Folk & Acoustic Music Exchange

by Mark S. Tucker

 

David Grier: Evocative
Dreadnought Recordings 0901

 

For those of us who have long lauded the stunning virtuosities of Ry Cooder, David Grier is a very welcome addition to an exceedingly thin catalogue of players with a grace and erudition that's almost impossible to put into words, a slim roster numbering David Lindley, Lloyd Maines, and a not a whole lot of others within its confines. The lead cut here, Meditate, is a cinematically perfect evocation of slow lazy lines swooping and meandering in balmy Southwest deserts incorporating elements of the subtleties in phrasing Duane Allman was capable of when jamming with other giants (Clapton et al).

 

Grier landed International Bluegrass Music Association's Guitar Player of the Year three times, over and above being named Artist of the Decade in 2000, so, though not exactly a household name, neither has he been unrecognized. Martin Mull, a Grier fan, penned the liner notes and observes that this release goes well beyond the guitarist's fame as "a premier bluegrass picker…to push the envelope", and it's precisely there—while incorporating jazz, classicalism, and moody Spanish sonorities, among others—that he achieves his plateau in deceptively mannered tones ably flanked by a basic duo (John Gardner, Jeff Taylor) and seven maestros, including Victor Wooten.

 

This is not a pyrotechnic tour de force, it's not meant to be, rather more elegant than that, chiefly languid and pastoral with rich Americana pigments and mindsets, colors and gestures rarely explored with such a refined hand or so knowing a facility, an art nouveau statement from the prairielands.
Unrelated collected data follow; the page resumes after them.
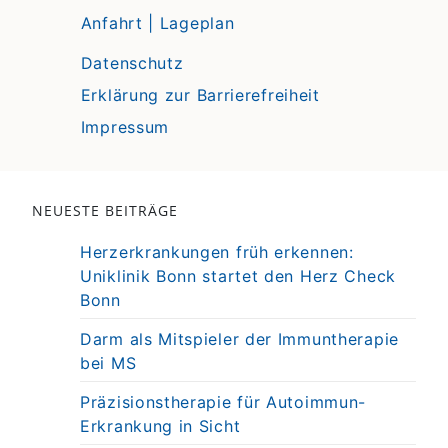
Anfahrt | Lageplan
Datenschutz
Erklärung zur Barrierefreiheit
Impressum
NEUESTE BEITRÄGE
Herzerkrankungen früh erkennen:
Uniklinik Bonn startet den Herz Check
Bonn
Darm als Mitspieler der Immuntherapie
bei MS
Präzisionstherapie für Autoimmun-
Erkrankung in Sicht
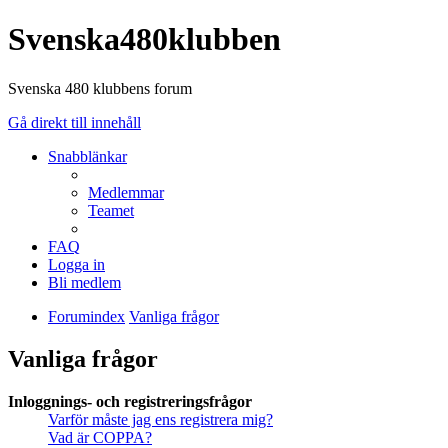
Svenska480klubben
Svenska 480 klubbens forum
Gå direkt till innehåll
Snabblänkar
Medlemmar
Teamet
FAQ
Logga in
Bli medlem
Forumindex
Vanliga frågor
Vanliga frågor
Inloggnings- och registreringsfrågor
Varför måste jag ens registrera mig?
Vad är COPPA?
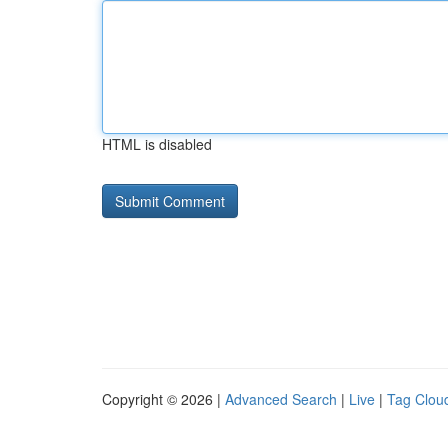
HTML is disabled
Copyright © 2026 |
Advanced Search
|
Live
|
Tag Clou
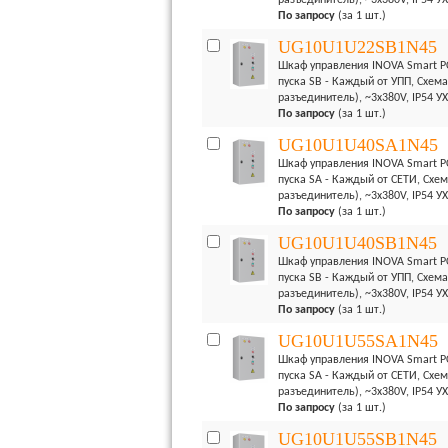
разъединитель), ~3x380V, IP54 У
По запросу
(за 1 шт.)
UG10U1U22SB1N45
Шкаф управления INOVA Smart PC
пуска SB - Каждый от УПП, Схема
разъединитель), ~3x380V, IP54 У
По запросу
(за 1 шт.)
UG10U1U40SA1N45
Шкаф управления INOVA Smart PC
пуска SA - Каждый от СЕТИ, Схем
разъединитель), ~3x380V, IP54 У
По запросу
(за 1 шт.)
UG10U1U40SB1N45
Шкаф управления INOVA Smart PC
пуска SB - Каждый от УПП, Схема
разъединитель), ~3x380V, IP54 У
По запросу
(за 1 шт.)
UG10U1U55SA1N45
Шкаф управления INOVA Smart PC
пуска SA - Каждый от СЕТИ, Схем
разъединитель), ~3x380V, IP54 У
По запросу
(за 1 шт.)
UG10U1U55SB1N45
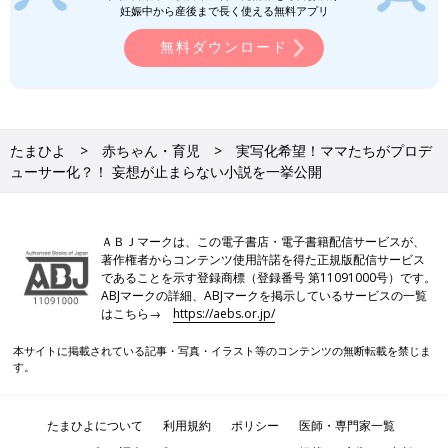
妊娠中から産後まで長く使える無料アプリ
無料ダウンロード
たまひよ
赤ちゃん・育児
実写化希望！ママたちがプロデ
ューサー化？！ 妄想が止まらない小説を一挙公開
ＡＢＪマークは、この電子書店・電子書籍配信サービスが、
著作権者からコンテンツ使用許諾を得た正規版配信サービス
であることを示す登録商標（登録番号 第11091000号）です。
ABJマークの詳細、ABJマークを掲示しているサービスの一覧
はこちら→
https://aebs.or.jp/
本サイトに掲載されている記事・写真・イラスト等のコンテンツの無断転載を禁じま
す。
たまひよについて
利用規約
ポリシー
医師・専門家一覧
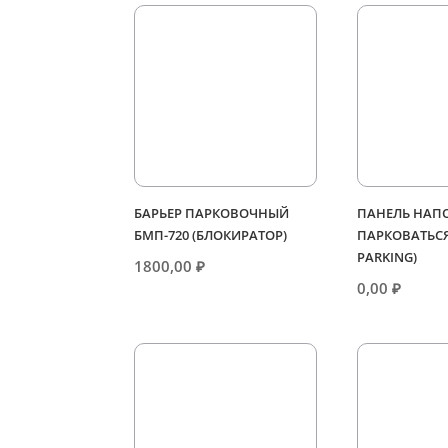
БАРЬЕР ПАРКОВОЧНЫЙ
ПАНЕЛЬ НАПО
БМП-720 (БЛОКИРАТОР)
ПАРКОВАТЬСЯ
PARKING)
1800,00
₽
0,00
₽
If you still miss the more elevated statements from the prime period of the Windham Hill label—and who doesn't?—Evocative will succor that absence, a pining we might not want to get altogether rid of, not so long as it keeps turning up work like this. Teela especially calls back to that well regarded day, recalling some of the ensembles centered in Alex DeGrassi and William Ackerman, though Grier is most decidedly his own man.